On the 28th of December, I tweeted (approximately):
“Thanks to @Pseudopod_org, and their excellent audio version of The Slow King, I have just discovered that Folk Horror is a thing and I am very much here for it. I'm downloading The Fiends in the Furrows while stirring gravy on the hob...”
I was, too. I remember standing there with a wooden spoon in one hand and my phone in the other. The author of the The Slow King replied to assure me that absolutely, the genre was a thing. And I’m sure the gravy tasted better for having a good dollop of arcane stirred in. I’ve since been to several workshops on Folk Horror by the excellent Alex Davis (he runs courses and everything), and would like to reiterate that I’m still very much here for it.
The landscape of Folk Horror is much broader than I’d imagined it (and as far as I can tell, looms pretty large in film and television, which is an area I rarely stray into).

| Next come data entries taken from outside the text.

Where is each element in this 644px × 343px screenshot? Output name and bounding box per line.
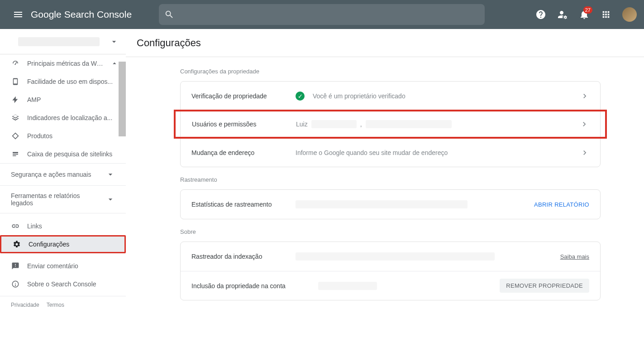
row-users-permissions[interactable]: Usuários e permissões Luiz , [174,110,607,139]
redacted-text [318,282,377,290]
row-change-address[interactable]: Mudança de endereço Informe o Google qua… [181,138,600,167]
sidebar-item-label: Links [27,222,42,230]
sidebar-item-settings[interactable]: Configurações [0,235,126,253]
row-label: Mudança de endereço [191,149,296,156]
page-title: Configurações [126,29,644,57]
sidebar-item-amp[interactable]: AMP [0,91,126,109]
sidebar-group-legacy[interactable]: Ferramentas e relatórios legados [0,185,126,213]
privacy-link[interactable]: Privacidade [11,302,39,308]
sidebar-item-label: Caixa de pesquisa de sitelinks [27,150,112,158]
info-icon [11,280,20,288]
sidebar-group-label: Ferramentas e relatórios legados [11,192,92,207]
sidebar-item-feedback[interactable]: Enviar comentário [0,257,126,275]
sidebar-item-label: Configurações [29,241,69,248]
open-report-button[interactable]: ABRIR RELATÓRIO [534,201,589,208]
feedback-icon [11,262,20,270]
remove-property-button[interactable]: REMOVER PROPRIEDADE [500,279,589,293]
sidebar: Principais métricas da Web Facilidade de… [0,29,126,343]
check-circle-icon: ✓ [296,92,305,101]
sidebar-item-breadcrumbs[interactable]: Indicadores de localização a... [0,109,126,127]
row-property-inclusion[interactable]: Inclusão da propriedade na conta REMOVER… [181,271,600,300]
sidebar-item-about[interactable]: Sobre o Search Console [0,275,126,293]
section-label-crawl: Rastreamento [180,176,601,183]
caret-down-icon [110,37,119,46]
chevron-right-icon [580,92,589,101]
menu-button[interactable] [7,4,29,25]
row-label: Rastreador da indexação [191,253,296,260]
layers-icon [11,114,20,122]
apps-grid-icon [601,10,611,19]
sidebar-item-label: Indicadores de localização a... [27,114,112,121]
sidebar-item-sitelinks[interactable]: Caixa de pesquisa de sitelinks [0,145,126,163]
sidebar-item-usability[interactable]: Facilidade de uso em dispos... [0,72,126,91]
chevron-right-icon [580,148,589,157]
row-ownership-verification[interactable]: Verificação de propriedade ✓ Você é um p… [181,82,600,111]
sidebar-item-products[interactable]: Produtos [0,127,126,145]
section-label-about: Sobre [180,228,601,235]
learn-more-link[interactable]: Saiba mais [560,253,589,260]
property-selector[interactable] [0,29,126,54]
sidebar-footer: Privacidade Termos [0,296,126,314]
sidebar-item-web-vitals[interactable]: Principais métricas da Web [0,54,126,72]
logo[interactable]: Google Search Console [31,9,132,20]
person-gear-icon [557,9,568,20]
avatar[interactable] [622,7,637,22]
search-box-icon [11,150,20,158]
sidebar-item-label: AMP [27,96,41,103]
property-name-redacted [18,37,100,46]
about-card: Rastreador da indexação Saiba mais Inclu… [180,242,601,300]
chevron-right-icon [580,120,589,129]
search-input[interactable] [159,4,485,25]
sidebar-group-security[interactable]: Segurança e ações manuais [0,163,126,185]
phone-icon [11,77,20,86]
app-header: Google Search Console 27 [0,0,644,29]
search-icon [164,10,174,19]
bolt-icon [11,96,20,104]
row-label: Usuários e permissões [192,121,296,128]
sidebar-item-links[interactable]: Links [0,217,126,235]
row-label: Verificação de propriedade [191,92,296,100]
row-index-crawler[interactable]: Rastreador da indexação Saiba mais [181,242,600,271]
redacted-text [296,200,467,208]
row-value: Luiz [296,121,308,128]
redacted-text [366,120,452,128]
header-actions: 27 [532,5,637,24]
links-icon [11,222,20,230]
section-label-property: Configurações da propriedade [180,68,601,75]
diamond-icon [11,132,20,140]
sidebar-item-label: Facilidade de uso em dispos... [27,78,113,85]
account-settings-button[interactable] [553,5,572,24]
sidebar-item-label: Sobre o Search Console [27,280,96,288]
apps-button[interactable] [597,5,615,24]
caret-up-icon [110,59,119,68]
logo-product: Search Console [64,9,132,20]
gauge-icon [11,59,20,68]
hamburger-icon [13,9,24,20]
help-button[interactable] [532,5,550,24]
redacted-text [296,252,495,261]
main-content: Configurações Configurações da proprieda… [126,29,644,343]
row-value: Informe o Google quando seu site mudar d… [296,149,448,156]
crawl-card: Estatísticas de rastreamento ABRIR RELAT… [180,189,601,219]
help-icon [535,9,546,20]
sidebar-item-label: Produtos [27,132,52,140]
row-crawl-stats[interactable]: Estatísticas de rastreamento ABRIR RELAT… [181,190,600,219]
notification-badge: 27 [583,6,592,14]
property-settings-card: Verificação de propriedade ✓ Você é um p… [180,81,601,167]
sidebar-item-label: Principais métricas da Web [27,60,103,67]
row-label: Inclusão da propriedade na conta [191,282,318,290]
notifications-button[interactable]: 27 [575,5,593,24]
redacted-text [311,120,357,128]
sidebar-group-label: Segurança e ações manuais [11,171,91,178]
scrollbar[interactable] [119,62,126,136]
chevron-down-icon [106,170,115,179]
gear-icon [12,240,21,248]
row-label: Estatísticas de rastreamento [191,201,296,208]
logo-google: Google [31,9,62,20]
chevron-down-icon [106,195,115,204]
row-value: Você é um proprietário verificado [313,92,405,100]
terms-link[interactable]: Termos [47,302,64,308]
sidebar-item-label: Enviar comentário [27,262,78,270]
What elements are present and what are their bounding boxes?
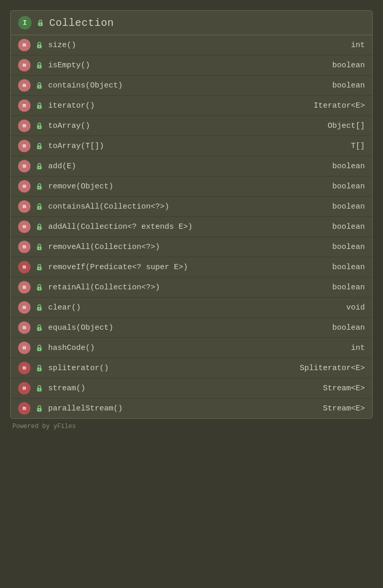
return-type: T[] xyxy=(351,142,365,151)
method-lock-icon xyxy=(35,202,44,211)
method-name: containsAll(Collection<?>) xyxy=(48,202,328,211)
method-lock-icon xyxy=(35,101,44,110)
method-name: stream() xyxy=(48,384,319,393)
class-title: Collection xyxy=(49,17,114,29)
svg-point-27 xyxy=(39,288,40,289)
method-badge: m xyxy=(18,220,31,233)
method-row[interactable]: m parallelStream()Stream<E> xyxy=(11,399,372,418)
method-name: remove(Object) xyxy=(48,182,328,191)
method-name: size() xyxy=(48,41,347,50)
method-badge: m xyxy=(18,39,31,51)
method-row[interactable]: m isEmpty()boolean xyxy=(11,55,372,76)
return-type: boolean xyxy=(332,61,365,70)
method-badge: m xyxy=(18,200,31,213)
method-row[interactable]: m contains(Object)boolean xyxy=(11,76,372,96)
method-row[interactable]: m removeIf(Predicate<? super E>)boolean xyxy=(11,257,372,277)
svg-point-39 xyxy=(39,409,40,410)
method-row[interactable]: m remove(Object)boolean xyxy=(11,177,372,197)
return-type: Object[] xyxy=(328,122,365,130)
return-type: void xyxy=(346,303,365,312)
method-badge: m xyxy=(18,180,31,193)
return-type: boolean xyxy=(332,81,365,90)
method-name: equals(Object) xyxy=(48,324,328,332)
method-row[interactable]: m hashCode()int xyxy=(11,338,372,358)
lock-icon xyxy=(36,18,45,27)
method-badge: m xyxy=(18,382,31,394)
method-badge: m xyxy=(18,342,31,354)
method-badge: m xyxy=(18,402,31,415)
return-type: boolean xyxy=(332,243,365,252)
method-badge: m xyxy=(18,79,31,92)
method-badge: m xyxy=(18,59,31,71)
methods-list: m size()intm isEmpty()booleanm contains(… xyxy=(11,35,372,418)
svg-point-1 xyxy=(40,24,41,25)
method-row[interactable]: m retainAll(Collection<?>)boolean xyxy=(11,277,372,298)
method-name: retainAll(Collection<?>) xyxy=(48,283,328,292)
method-badge: m xyxy=(18,321,31,334)
return-type: boolean xyxy=(332,263,365,272)
method-row[interactable]: m spliterator()Spliterator<E> xyxy=(11,358,372,378)
method-badge: m xyxy=(18,120,31,132)
svg-point-33 xyxy=(39,349,40,350)
method-name: addAll(Collection<? extends E>) xyxy=(48,223,328,231)
return-type: boolean xyxy=(332,283,365,292)
method-row[interactable]: m add(E)boolean xyxy=(11,156,372,177)
method-badge: m xyxy=(18,160,31,172)
svg-point-29 xyxy=(39,308,40,310)
method-lock-icon xyxy=(35,222,44,231)
svg-point-5 xyxy=(39,66,40,67)
interface-badge: I xyxy=(18,16,32,30)
method-lock-icon xyxy=(35,141,44,151)
method-row[interactable]: m size()int xyxy=(11,35,372,55)
method-row[interactable]: m stream()Stream<E> xyxy=(11,378,372,399)
method-lock-icon xyxy=(35,121,44,130)
class-header: I Collection xyxy=(11,11,372,35)
method-lock-icon xyxy=(35,363,44,373)
method-row[interactable]: m removeAll(Collection<?>)boolean xyxy=(11,237,372,257)
return-type: Stream<E> xyxy=(323,404,365,413)
method-lock-icon xyxy=(35,182,44,191)
method-lock-icon xyxy=(35,262,44,272)
svg-point-9 xyxy=(39,107,40,108)
method-badge: m xyxy=(18,99,31,112)
method-lock-icon xyxy=(35,404,44,413)
svg-point-21 xyxy=(39,228,40,229)
method-name: clear() xyxy=(48,303,342,312)
return-type: boolean xyxy=(332,223,365,231)
method-name: parallelStream() xyxy=(48,404,319,413)
method-row[interactable]: m containsAll(Collection<?>)boolean xyxy=(11,197,372,217)
svg-point-13 xyxy=(39,147,40,148)
method-name: toArray(T[]) xyxy=(48,142,347,151)
svg-point-31 xyxy=(39,329,40,330)
method-row[interactable]: m toArray()Object[] xyxy=(11,116,372,136)
method-name: contains(Object) xyxy=(48,81,328,90)
svg-point-15 xyxy=(39,167,40,168)
method-lock-icon xyxy=(35,242,44,252)
svg-point-35 xyxy=(39,369,40,370)
method-lock-icon xyxy=(35,384,44,393)
method-badge: m xyxy=(18,301,31,314)
svg-point-19 xyxy=(39,208,40,209)
method-lock-icon xyxy=(35,303,44,312)
method-lock-icon xyxy=(35,40,44,50)
method-name: removeAll(Collection<?>) xyxy=(48,243,328,252)
method-name: removeIf(Predicate<? super E>) xyxy=(48,263,328,272)
method-lock-icon xyxy=(35,323,44,332)
method-name: isEmpty() xyxy=(48,61,328,70)
method-name: spliterator() xyxy=(48,364,296,373)
method-lock-icon xyxy=(35,161,44,171)
method-name: toArray() xyxy=(48,122,323,130)
method-badge: m xyxy=(18,140,31,152)
method-lock-icon xyxy=(35,61,44,70)
svg-point-17 xyxy=(39,187,40,188)
method-row[interactable]: m iterator()Iterator<E> xyxy=(11,96,372,116)
method-row[interactable]: m toArray(T[])T[] xyxy=(11,136,372,156)
method-row[interactable]: m equals(Object)boolean xyxy=(11,318,372,338)
svg-point-37 xyxy=(39,389,40,390)
method-row[interactable]: m addAll(Collection<? extends E>)boolean xyxy=(11,217,372,237)
method-name: hashCode() xyxy=(48,344,347,352)
return-type: Stream<E> xyxy=(323,384,365,393)
method-name: add(E) xyxy=(48,162,328,171)
method-row[interactable]: m clear()void xyxy=(11,298,372,318)
svg-point-25 xyxy=(39,268,40,269)
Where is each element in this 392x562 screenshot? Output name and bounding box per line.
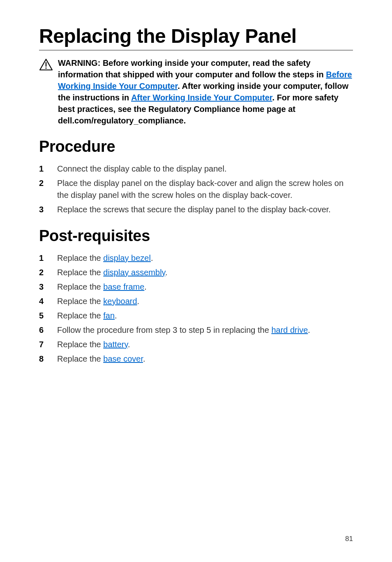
item-post: . — [128, 340, 130, 349]
item-number: 3 — [39, 281, 51, 293]
item-post: . — [137, 297, 140, 306]
item-pre: Replace the — [57, 354, 103, 363]
item-number: 2 — [39, 177, 51, 189]
item-pre: Replace the — [57, 268, 103, 277]
item-text: Replace the screws that secure the displ… — [57, 205, 331, 214]
item-pre: Replace the — [57, 253, 103, 262]
item-pre: Follow the procedure from step 3 to step… — [57, 325, 271, 334]
item-pre: Replace the — [57, 297, 103, 306]
procedure-list: 1 Connect the display cable to the displ… — [39, 163, 353, 216]
list-item: 3 Replace the base frame. — [57, 281, 353, 293]
list-item: 3 Replace the screws that secure the dis… — [57, 204, 353, 216]
list-item: 4 Replace the keyboard. — [57, 295, 353, 307]
item-pre: Replace the — [57, 340, 103, 349]
item-number: 1 — [39, 163, 51, 175]
warning-text: WARNING: Before working inside your comp… — [58, 57, 353, 126]
link-base-frame[interactable]: base frame — [103, 282, 144, 291]
item-number: 5 — [39, 310, 51, 322]
item-post: . — [143, 354, 145, 363]
item-number: 2 — [39, 267, 51, 279]
list-item: 6 Follow the procedure from step 3 to st… — [57, 324, 353, 336]
item-text: Place the display panel on the display b… — [57, 179, 344, 200]
item-number: 6 — [39, 324, 51, 336]
list-item: 7 Replace the battery. — [57, 339, 353, 351]
item-number: 8 — [39, 353, 51, 365]
item-post: . — [115, 311, 117, 320]
link-display-bezel[interactable]: display bezel — [103, 253, 151, 262]
warning-block: WARNING: Before working inside your comp… — [39, 57, 353, 126]
link-battery[interactable]: battery — [103, 340, 128, 349]
warning-triangle-icon — [39, 58, 53, 71]
item-pre: Replace the — [57, 282, 103, 291]
svg-point-1 — [45, 67, 46, 69]
item-post: . — [308, 325, 310, 334]
item-text: Connect the display cable to the display… — [57, 164, 227, 173]
item-number: 7 — [39, 339, 51, 351]
item-post: . — [144, 282, 147, 291]
list-item: 5 Replace the fan. — [57, 310, 353, 322]
link-base-cover[interactable]: base cover — [103, 354, 143, 363]
page-title: Replacing the Display Panel — [39, 25, 353, 51]
item-number: 4 — [39, 295, 51, 307]
link-keyboard[interactable]: keyboard — [103, 297, 137, 306]
page-number: 81 — [345, 535, 353, 543]
link-display-assembly[interactable]: display assembly — [103, 268, 165, 277]
list-item: 8 Replace the base cover. — [57, 353, 353, 365]
item-post: . — [151, 253, 153, 262]
item-pre: Replace the — [57, 311, 103, 320]
list-item: 2 Replace the display assembly. — [57, 267, 353, 279]
list-item: 2 Place the display panel on the display… — [57, 177, 353, 201]
postreq-list: 1 Replace the display bezel. 2 Replace t… — [39, 252, 353, 365]
link-fan[interactable]: fan — [103, 311, 115, 320]
item-number: 3 — [39, 204, 51, 216]
item-number: 1 — [39, 252, 51, 264]
procedure-heading: Procedure — [39, 138, 353, 156]
list-item: 1 Connect the display cable to the displ… — [57, 163, 353, 175]
item-post: . — [165, 268, 168, 277]
list-item: 1 Replace the display bezel. — [57, 252, 353, 264]
link-after-working[interactable]: After Working Inside Your Computer — [131, 93, 272, 102]
warning-prefix: WARNING: Before working inside your comp… — [58, 58, 326, 79]
postreq-heading: Post-requisites — [39, 227, 353, 245]
link-hard-drive[interactable]: hard drive — [271, 325, 308, 334]
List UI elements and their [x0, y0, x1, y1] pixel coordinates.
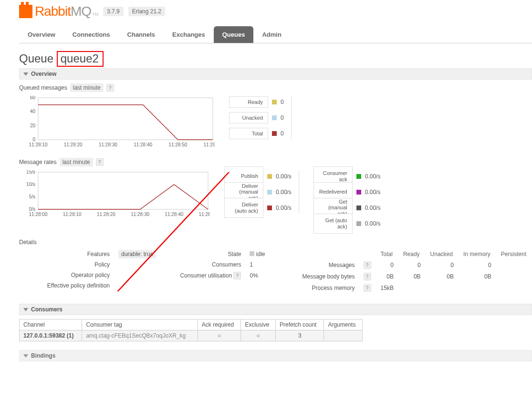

I suspect I like my Folk Horror kind of traditional: rural, pagan, quiet. Woven with folklore and old tales, with the horror waiting for you by a dilapidated stile.
Which obviously explains why I set my first Folk Horror story in various locations, including both KFC and B&Q. The story also contains inflexible opinions about interior decor, some mild church vandalism, and a non-existent Labrador dog.
The lovely people at Frost Zone Stories have included my story - called Bone, Salt, Iron - in their first collection of “dark fiction and quiet horror”. If you’d like to read it, you can snag a copy from Frost Zone’s site.
In the meantime, watch out for those fields. They probably are out to get you.